- **Exercise instructions**
Filter the records, keeping every line that has the string "rédigés".

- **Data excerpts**
• • • •

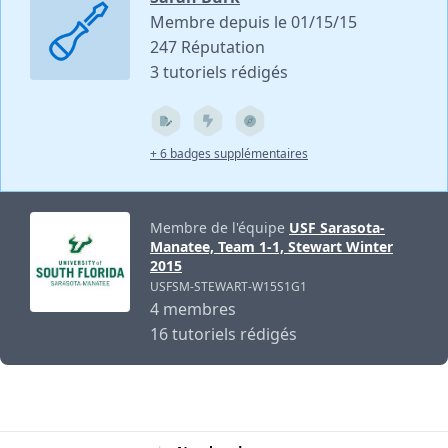
Membre depuis le 01/15/15
247 Réputation
3 tutoriels rédigés
+ 6 badges supplémentaires
Membre de l'équipe
USF Sarasota-
Manatee, Team 1-1, Stewart Winter
2015
USFSM-STEWART-W15S1G1
4 membres
16 tutoriels rédigés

• • • •

- **Result for this exercise**
3 tutoriels rédigés
16 tutoriels rédigés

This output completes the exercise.